Collected data
######

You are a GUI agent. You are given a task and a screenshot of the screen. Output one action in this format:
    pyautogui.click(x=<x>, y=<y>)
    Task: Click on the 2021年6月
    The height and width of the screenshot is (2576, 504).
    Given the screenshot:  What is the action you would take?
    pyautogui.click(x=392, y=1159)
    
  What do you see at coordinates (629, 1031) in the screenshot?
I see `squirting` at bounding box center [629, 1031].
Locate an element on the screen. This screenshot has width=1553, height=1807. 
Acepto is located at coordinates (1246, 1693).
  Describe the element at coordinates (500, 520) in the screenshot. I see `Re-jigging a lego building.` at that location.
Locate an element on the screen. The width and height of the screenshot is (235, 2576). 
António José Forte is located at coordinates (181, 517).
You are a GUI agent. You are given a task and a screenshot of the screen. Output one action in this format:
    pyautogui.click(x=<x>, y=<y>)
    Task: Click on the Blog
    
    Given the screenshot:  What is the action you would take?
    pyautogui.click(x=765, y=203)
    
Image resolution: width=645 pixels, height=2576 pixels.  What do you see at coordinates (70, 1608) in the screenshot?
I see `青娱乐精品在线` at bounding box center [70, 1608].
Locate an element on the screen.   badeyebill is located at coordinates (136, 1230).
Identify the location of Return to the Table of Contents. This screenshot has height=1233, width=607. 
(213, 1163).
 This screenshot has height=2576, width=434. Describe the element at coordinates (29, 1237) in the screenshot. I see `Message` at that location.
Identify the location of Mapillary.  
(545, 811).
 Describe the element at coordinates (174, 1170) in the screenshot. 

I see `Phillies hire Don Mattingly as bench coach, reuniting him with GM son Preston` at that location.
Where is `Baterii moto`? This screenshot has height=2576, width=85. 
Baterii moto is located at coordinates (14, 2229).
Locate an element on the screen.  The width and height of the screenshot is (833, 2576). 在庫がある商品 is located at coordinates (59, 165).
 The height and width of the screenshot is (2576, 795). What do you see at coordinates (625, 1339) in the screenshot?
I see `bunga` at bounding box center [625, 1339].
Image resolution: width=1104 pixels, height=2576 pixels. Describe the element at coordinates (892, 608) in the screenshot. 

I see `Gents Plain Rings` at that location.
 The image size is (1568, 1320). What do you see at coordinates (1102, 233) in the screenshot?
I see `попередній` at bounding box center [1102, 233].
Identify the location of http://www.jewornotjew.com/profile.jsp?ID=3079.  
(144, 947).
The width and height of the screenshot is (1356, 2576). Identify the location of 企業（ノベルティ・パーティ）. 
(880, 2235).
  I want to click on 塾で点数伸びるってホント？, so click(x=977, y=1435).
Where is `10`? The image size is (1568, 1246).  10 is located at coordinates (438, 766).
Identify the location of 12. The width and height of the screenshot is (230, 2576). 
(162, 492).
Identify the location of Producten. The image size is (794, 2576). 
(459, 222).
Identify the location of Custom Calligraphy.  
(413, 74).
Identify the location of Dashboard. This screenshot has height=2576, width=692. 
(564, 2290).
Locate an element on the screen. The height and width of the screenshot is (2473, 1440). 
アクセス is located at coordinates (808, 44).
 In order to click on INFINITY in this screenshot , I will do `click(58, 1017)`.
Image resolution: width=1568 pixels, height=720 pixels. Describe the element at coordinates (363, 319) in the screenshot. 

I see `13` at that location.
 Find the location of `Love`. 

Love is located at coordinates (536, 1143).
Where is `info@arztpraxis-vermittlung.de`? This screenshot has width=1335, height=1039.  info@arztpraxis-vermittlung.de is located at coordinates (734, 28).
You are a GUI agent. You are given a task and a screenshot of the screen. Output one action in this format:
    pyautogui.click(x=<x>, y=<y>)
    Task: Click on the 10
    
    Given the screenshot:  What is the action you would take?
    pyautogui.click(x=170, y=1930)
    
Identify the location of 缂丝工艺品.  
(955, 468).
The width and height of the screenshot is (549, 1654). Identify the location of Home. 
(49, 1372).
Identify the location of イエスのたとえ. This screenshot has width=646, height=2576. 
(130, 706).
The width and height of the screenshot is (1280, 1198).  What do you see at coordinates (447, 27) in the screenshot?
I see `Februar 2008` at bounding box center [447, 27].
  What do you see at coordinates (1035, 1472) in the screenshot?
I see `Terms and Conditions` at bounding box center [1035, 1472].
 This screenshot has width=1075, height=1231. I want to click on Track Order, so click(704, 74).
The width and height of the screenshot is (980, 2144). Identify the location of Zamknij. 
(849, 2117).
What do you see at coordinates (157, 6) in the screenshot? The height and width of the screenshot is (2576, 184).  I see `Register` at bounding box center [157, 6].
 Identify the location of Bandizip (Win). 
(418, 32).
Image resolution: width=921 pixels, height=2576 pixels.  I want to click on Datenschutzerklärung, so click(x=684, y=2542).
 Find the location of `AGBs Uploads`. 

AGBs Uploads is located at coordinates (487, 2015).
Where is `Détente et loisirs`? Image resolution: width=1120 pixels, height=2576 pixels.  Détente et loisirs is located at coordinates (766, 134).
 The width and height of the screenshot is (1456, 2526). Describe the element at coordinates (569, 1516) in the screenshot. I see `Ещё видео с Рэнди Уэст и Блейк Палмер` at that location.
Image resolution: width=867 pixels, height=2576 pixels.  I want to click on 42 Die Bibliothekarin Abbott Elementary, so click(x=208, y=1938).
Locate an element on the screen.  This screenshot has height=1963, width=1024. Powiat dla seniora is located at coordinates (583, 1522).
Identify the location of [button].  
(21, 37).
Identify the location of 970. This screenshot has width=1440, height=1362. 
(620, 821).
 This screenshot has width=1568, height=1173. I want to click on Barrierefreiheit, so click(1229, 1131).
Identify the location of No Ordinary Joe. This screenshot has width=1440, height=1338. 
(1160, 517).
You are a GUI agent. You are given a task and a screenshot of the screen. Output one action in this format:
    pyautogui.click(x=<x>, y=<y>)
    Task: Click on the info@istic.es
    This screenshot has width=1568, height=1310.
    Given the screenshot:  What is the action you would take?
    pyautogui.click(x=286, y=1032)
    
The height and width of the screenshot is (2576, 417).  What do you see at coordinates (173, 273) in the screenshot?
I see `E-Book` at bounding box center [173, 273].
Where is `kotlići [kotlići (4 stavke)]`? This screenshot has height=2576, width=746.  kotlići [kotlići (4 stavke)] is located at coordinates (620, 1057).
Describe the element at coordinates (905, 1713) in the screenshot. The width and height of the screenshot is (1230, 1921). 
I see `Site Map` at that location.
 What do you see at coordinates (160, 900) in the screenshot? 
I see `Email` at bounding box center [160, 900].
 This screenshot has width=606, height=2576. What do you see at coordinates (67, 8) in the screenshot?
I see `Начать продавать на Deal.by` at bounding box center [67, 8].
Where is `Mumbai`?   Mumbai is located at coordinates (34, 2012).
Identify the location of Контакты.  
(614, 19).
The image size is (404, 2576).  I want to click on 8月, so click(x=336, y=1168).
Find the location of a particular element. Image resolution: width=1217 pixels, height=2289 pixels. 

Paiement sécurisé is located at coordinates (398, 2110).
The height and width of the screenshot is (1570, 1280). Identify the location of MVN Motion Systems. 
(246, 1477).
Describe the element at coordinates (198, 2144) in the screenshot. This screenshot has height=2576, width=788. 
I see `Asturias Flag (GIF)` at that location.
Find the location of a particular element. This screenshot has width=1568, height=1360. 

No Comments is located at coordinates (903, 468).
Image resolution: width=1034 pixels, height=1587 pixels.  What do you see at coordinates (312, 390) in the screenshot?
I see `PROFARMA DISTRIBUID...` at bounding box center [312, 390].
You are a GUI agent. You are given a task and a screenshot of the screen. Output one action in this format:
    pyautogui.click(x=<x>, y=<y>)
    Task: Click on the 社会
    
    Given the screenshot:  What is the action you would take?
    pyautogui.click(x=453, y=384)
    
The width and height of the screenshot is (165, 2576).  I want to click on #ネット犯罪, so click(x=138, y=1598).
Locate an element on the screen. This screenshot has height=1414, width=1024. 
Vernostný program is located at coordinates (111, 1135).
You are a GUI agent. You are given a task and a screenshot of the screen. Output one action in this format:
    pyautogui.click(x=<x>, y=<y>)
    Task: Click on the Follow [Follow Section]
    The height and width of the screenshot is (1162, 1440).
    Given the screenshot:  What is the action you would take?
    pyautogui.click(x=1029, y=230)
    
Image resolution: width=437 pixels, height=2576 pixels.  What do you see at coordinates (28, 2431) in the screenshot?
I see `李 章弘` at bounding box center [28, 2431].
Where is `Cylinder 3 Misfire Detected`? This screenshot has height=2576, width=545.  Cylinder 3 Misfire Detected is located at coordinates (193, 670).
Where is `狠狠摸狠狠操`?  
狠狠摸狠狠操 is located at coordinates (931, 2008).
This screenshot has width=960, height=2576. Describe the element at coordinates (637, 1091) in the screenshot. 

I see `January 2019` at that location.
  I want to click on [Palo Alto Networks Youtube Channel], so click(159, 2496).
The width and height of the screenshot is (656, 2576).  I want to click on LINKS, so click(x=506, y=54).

######

If a line comes after the one containing "The height and width of the screenshot is (2576, 504).", leave it out; set down every line of the data before it, and that line itself, exactly.

ANSWER TO THIS EXERCISE
You are a GUI agent. You are given a task and a screenshot of the screen. Output one action in this format:
    pyautogui.click(x=<x>, y=<y>)
    Task: Click on the 2021年6月
    The height and width of the screenshot is (2576, 504).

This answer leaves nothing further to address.